27–7 IFSA and the ICA should develop mandatory policies for their members regarding the provision of reasons by an insurer to an applicant following an unfavourable underwriting decision based on family medical history. These policies should ensure that the reasons given are clear and meaningful and that they explain the actuarial, statistical or other basis for the decision.
27–8 The Commonwealth should amend the Disability Discrimination Act 1992 (Cth) and related legislation to clarify the nature of the information required to be disclosed by an insurer to the Human Rights and Equal Opportunity Commission in the course of resolving a complaint. The legislation should ensure that the complainant is entitled to access to the information so disclosed.
27–9 IFSA and the ICA should expand the jurisdiction of the Financial Industry Complaints Service Ltd (FICS) and Insurance Enquiries and Complaints Ltd (IEC) to allow those organisations to review underwriting decisions involving the use of genetic information, including family medical history. The amended rules should ensure that the complaint handling processes are:
- timely and efficient;
- carried out by suitably qualified individuals with a demonstrated understanding of insurance law and anti-discrimination law, underwriting practice, and clinical genetics;
- binding on the insurer but not on the complainant; and
- available in respect of a substantial majority of complaints, having regard to the monetary sum in question.
27–10 IFSA, the ICA and other relevant bodies should review their policies and practices in relation to training and education of members regarding the collection and use of genetic information in insurance.

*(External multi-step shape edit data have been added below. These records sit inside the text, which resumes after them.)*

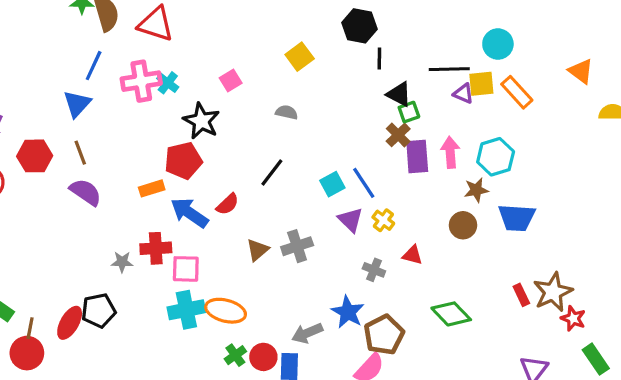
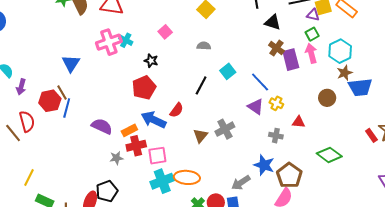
blue line: (94, 66) -> (67, 108), moved
green square: (409, 112) -> (312, 34), moved
black star: (201, 121) -> (151, 61), size x0.6
brown line: (80, 153) -> (62, 92), moved
cyan square: (332, 184) -> (228, 71), moved
orange rectangle: (152, 188) -> (129, 130), moved
brown star: (476, 190) -> (345, 73), moved
purple semicircle: (86, 192) -> (102, 126), moved

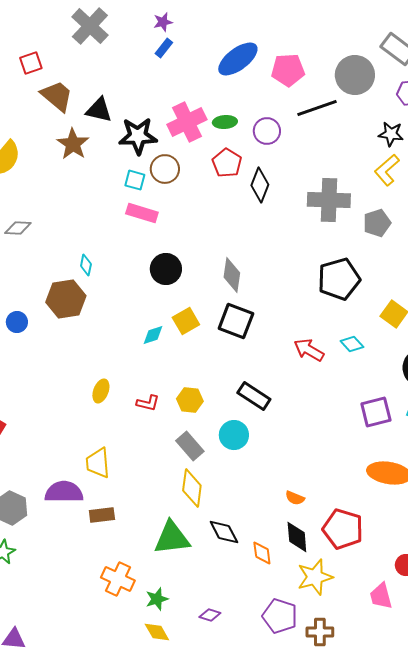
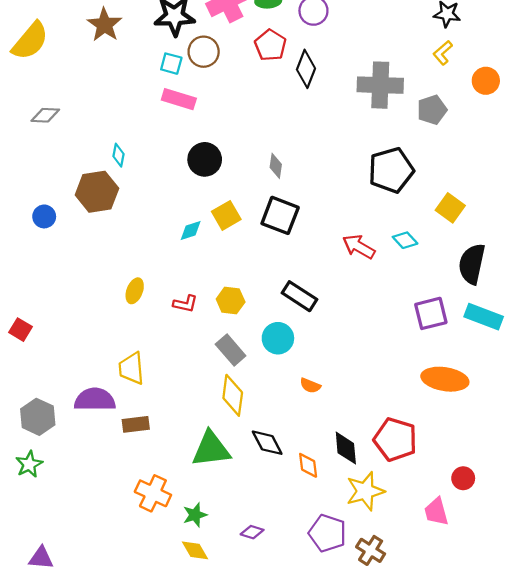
yellow L-shape: (387, 170) -> (443, 53), size x0.7
gray diamond: (232, 275) -> (276, 166), size x0.7
orange semicircle: (295, 498) -> (310, 386), moved
brown cross: (320, 632) -> (371, 550), turned 32

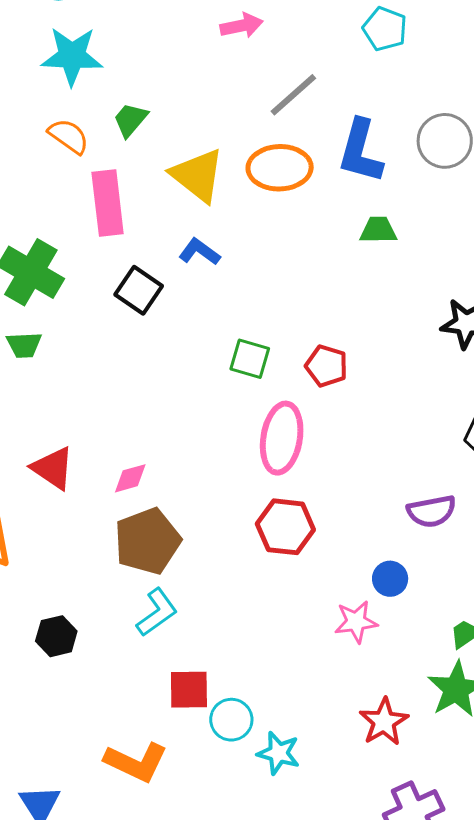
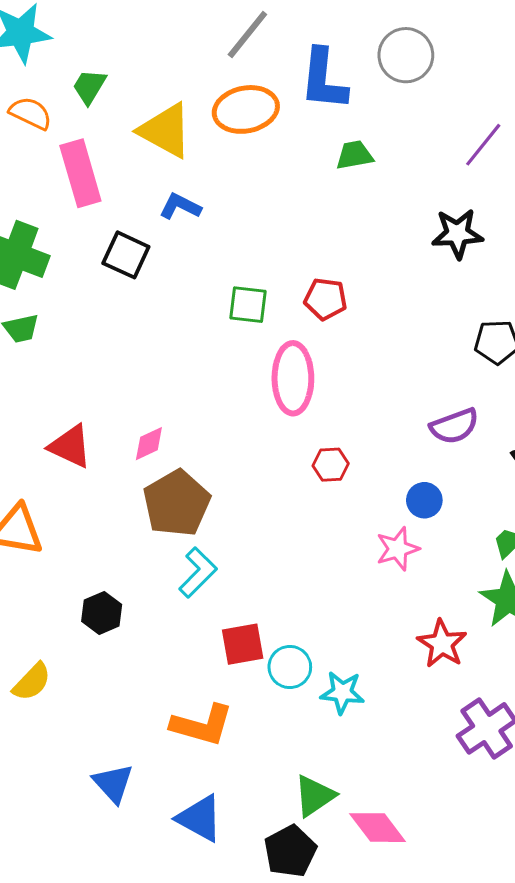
red hexagon: (285, 527) -> (331, 465), moved, size x0.6

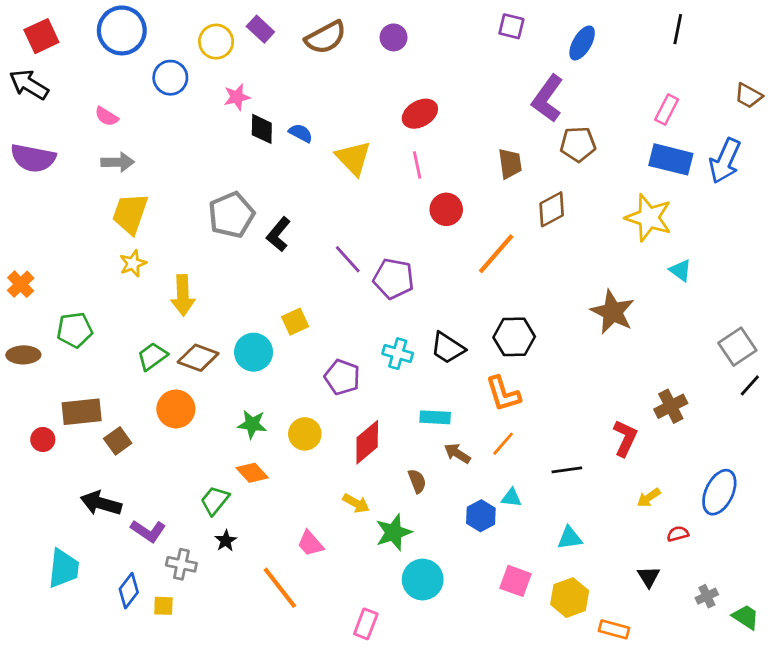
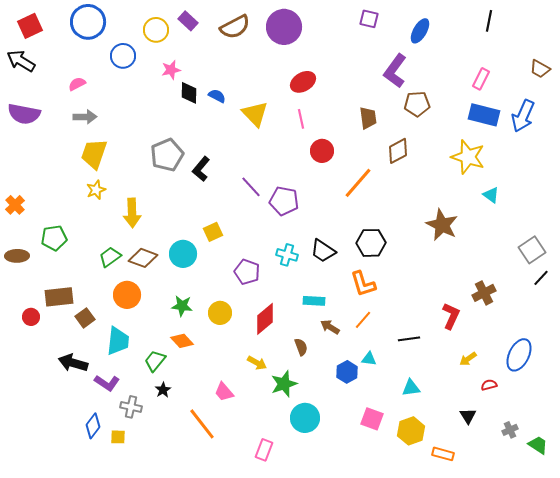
purple circle: (394, 37) -> (284, 27), size x1.8
pink semicircle: (107, 116) -> (77, 84), turned 120
cyan trapezoid: (64, 568) -> (118, 341), moved

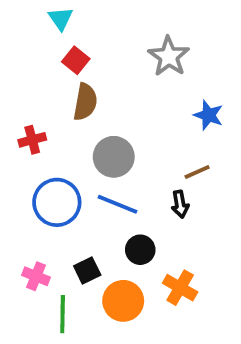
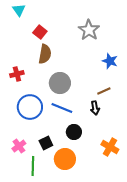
cyan triangle: (61, 18) -> (19, 10), moved
pink cross: (36, 276) -> (19, 146), turned 32
orange cross: (180, 288) -> (110, 147), moved

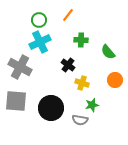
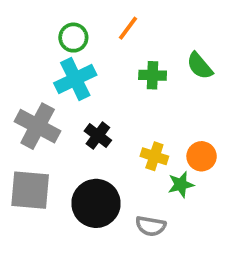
green semicircle: (108, 52) -> (200, 66), moved
black cross: (68, 65) -> (98, 136), moved
orange circle: (115, 80) -> (202, 156), moved
green star: (92, 105) -> (181, 185), moved

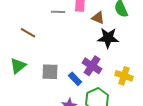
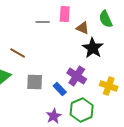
brown line: (28, 33) -> (18, 53), moved
black star: (108, 38) -> (93, 48), turned 30

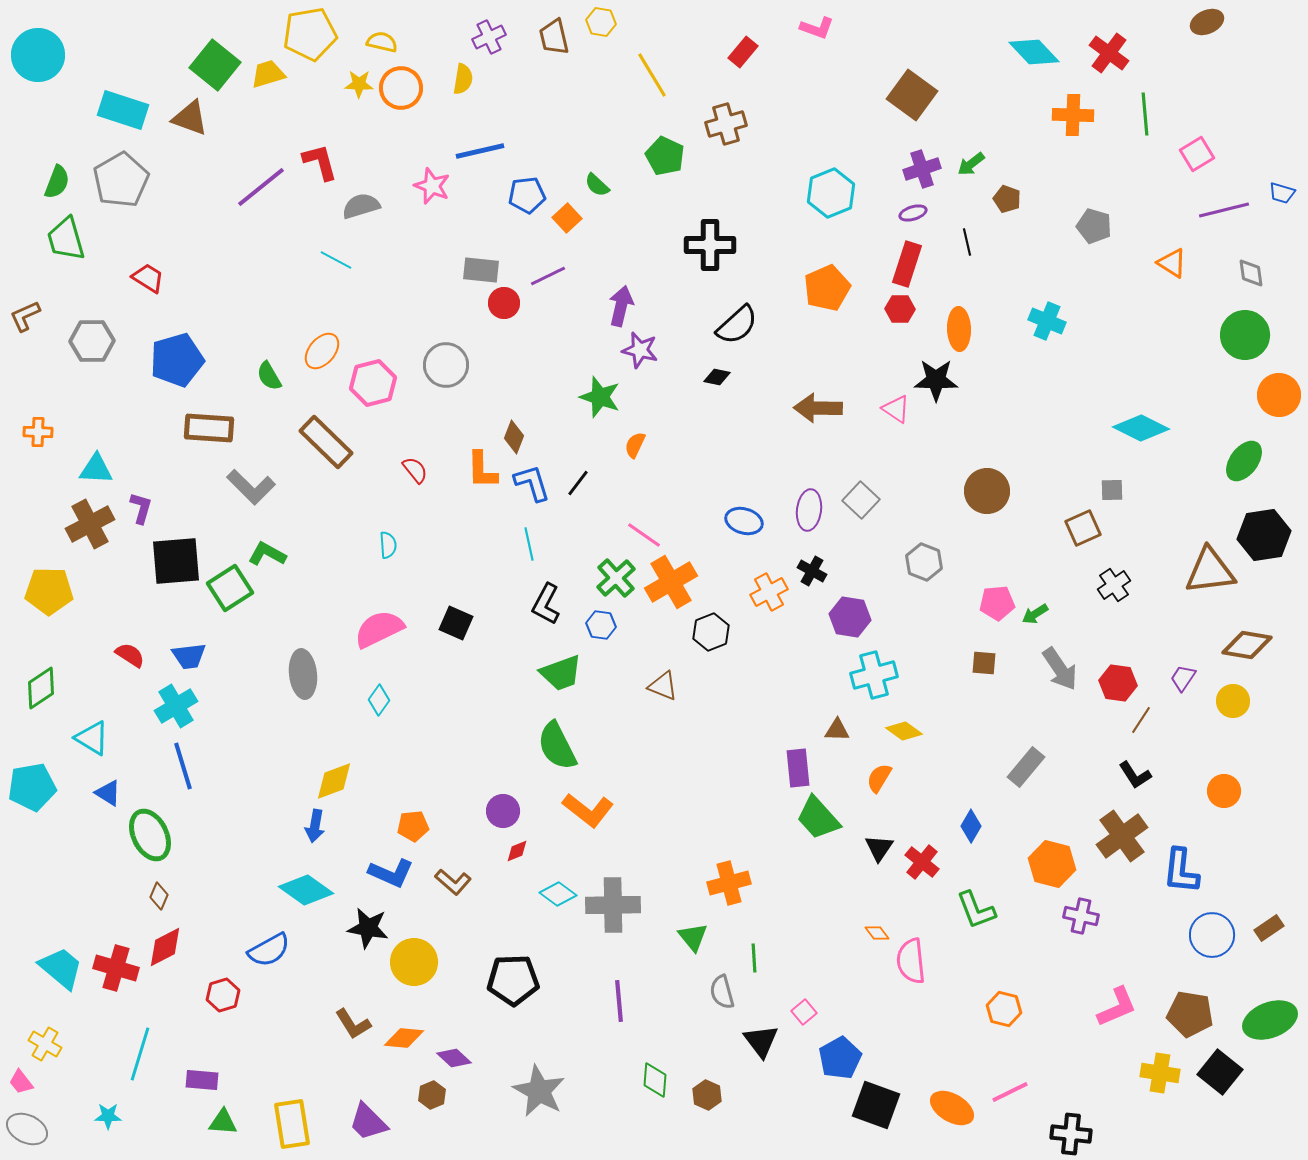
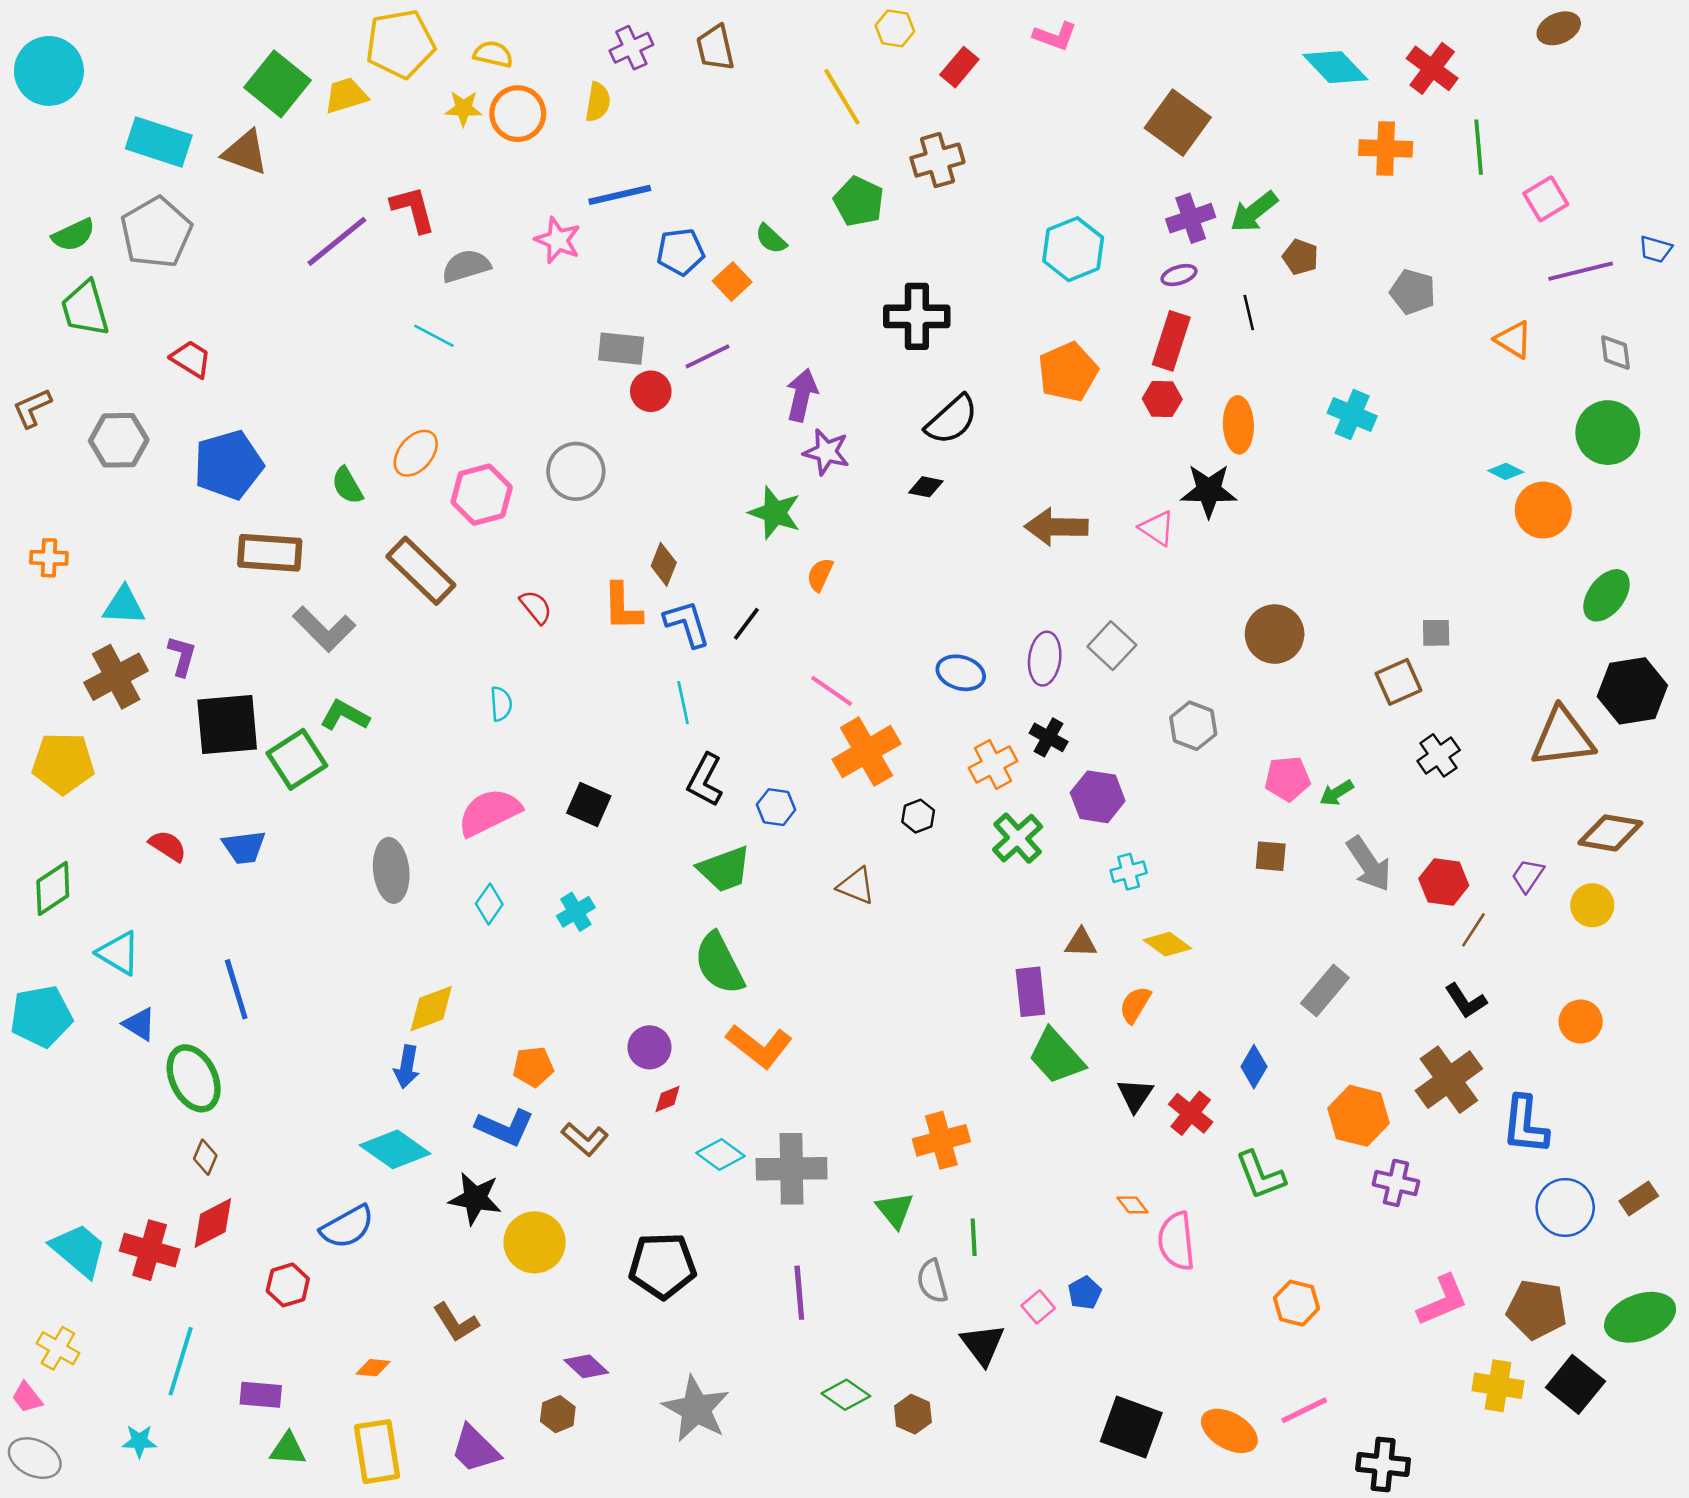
yellow hexagon: (601, 22) -> (895, 28), moved
green arrow: (971, 164) -> (1254, 212), size x1.4
green semicircle: (57, 182) -> (73, 235), turned 44
orange circle: (1279, 395) -> (1543, 510), moved
cyan diamond: (1141, 428) -> (1506, 471), moved, size x0.5
green cross: (616, 578) -> (1018, 838), moved
black hexagon: (711, 632) -> (918, 816), size x0.7
cyan cross: (874, 675) -> (1129, 872), size x0.6
cyan cross: (176, 706) -> (576, 912), moved, size x0.7
orange diamond: (404, 1038) -> (373, 1368), moved, size x0.7
blue pentagon: (840, 1058) -> (1085, 1293), moved, size x0.6
green diamond: (655, 1080) -> (846, 1395), turned -60

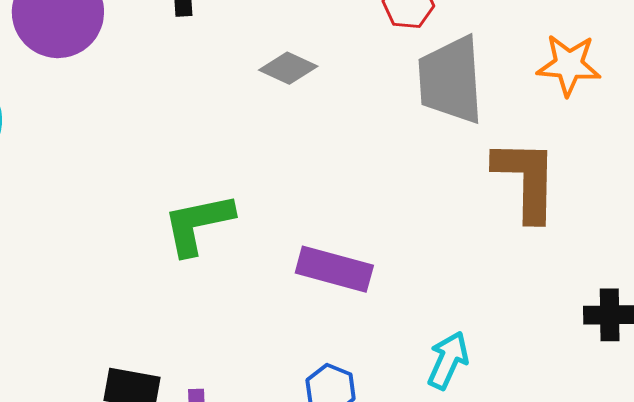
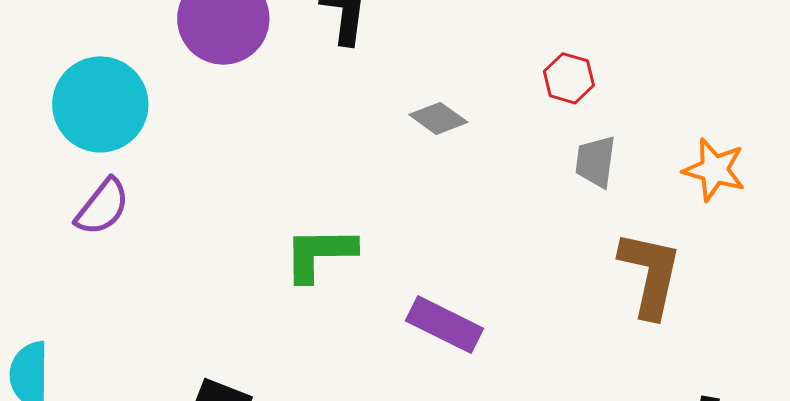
gray trapezoid: (451, 80) -> (596, 162), size x0.6

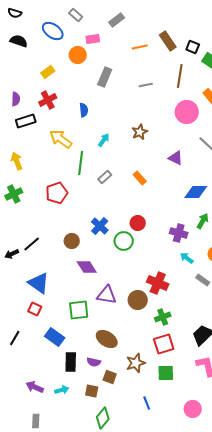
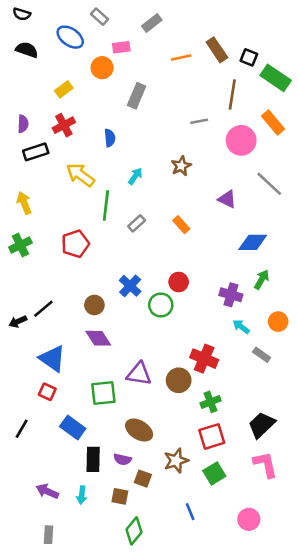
gray line: (146, 85) -> (199, 121), moved
purple diamond: (87, 267) -> (98, 338), moved
green square: (166, 373) -> (214, 473), turned -30
cyan arrow: (62, 390) -> (82, 495), turned 112

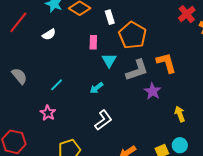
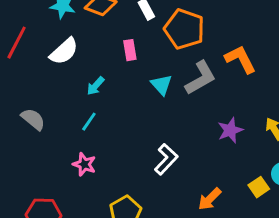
white semicircle: (49, 34) -> (64, 51), size x1.5
cyan triangle: (109, 60) -> (161, 85), moved
cyan arrow: (96, 88) -> (96, 86), moved
purple star: (153, 91) -> (230, 130), moved, turned 30

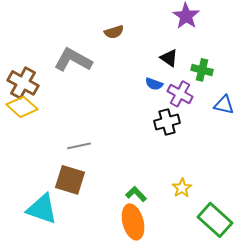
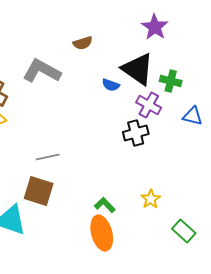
black triangle: (169, 58) -> (138, 69), size x1.8
blue semicircle: (154, 84) -> (111, 85), moved
green rectangle: (215, 220) -> (184, 231), size x0.7

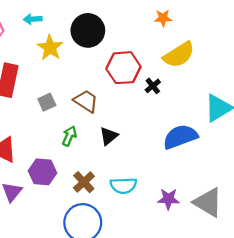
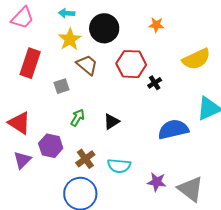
orange star: (163, 18) -> (156, 25), moved
cyan arrow: (33, 19) -> (67, 13), moved
yellow semicircle: (179, 55) -> (196, 59), moved
brown trapezoid: (86, 101) -> (87, 65), moved

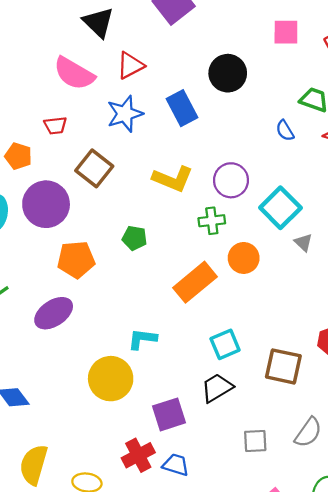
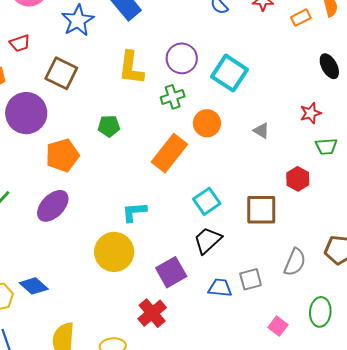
yellow L-shape: (173, 179) -> (131, 68), turned 87
gray triangle: (303, 242) -> (261, 131), moved
blue trapezoid: (176, 465) -> (220, 288), moved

27–11 The National Finance Industry Training Advisory Body, in consultation with IFSA, the ICA and the HGCA, should review relevant competency standards and the Financial Services Training Package to incorporate an appropriate level of competence regarding the collection and use of genetic information in insurance.
28. Insurance and Genetic Privacy
28–1 Insurers should review their consent forms, including medical authority forms, to ensure that they contain sufficient information about the collection, use and disclosure of genetic information to allow applicants to make an informed decision about whether to proceed with their application and consent to the collection of the information. In undertaking this review, insurers should consult with the Human Genetics Commission of Australia and the Office of the Federal Privacy Commissioner.
28–2 In reviewing consent and medical authority forms in accordance with Recommendation 28–1, insurers should ensure that consent to collect genetic information for the purpose of assessing an application for insurance is not bundled together with consent for other purposes. The provision of insurance should not be made conditional on the giving of consent to other, unrelated or secondary uses of the genetic information.
28–3 Insurers should seek a Public Interest Determination under the Privacy Act 1988 (Cth) in relation to the practice of collecting genetic information from applicants about their genetic relatives for use in underwriting insurance policies in relation to those applicants.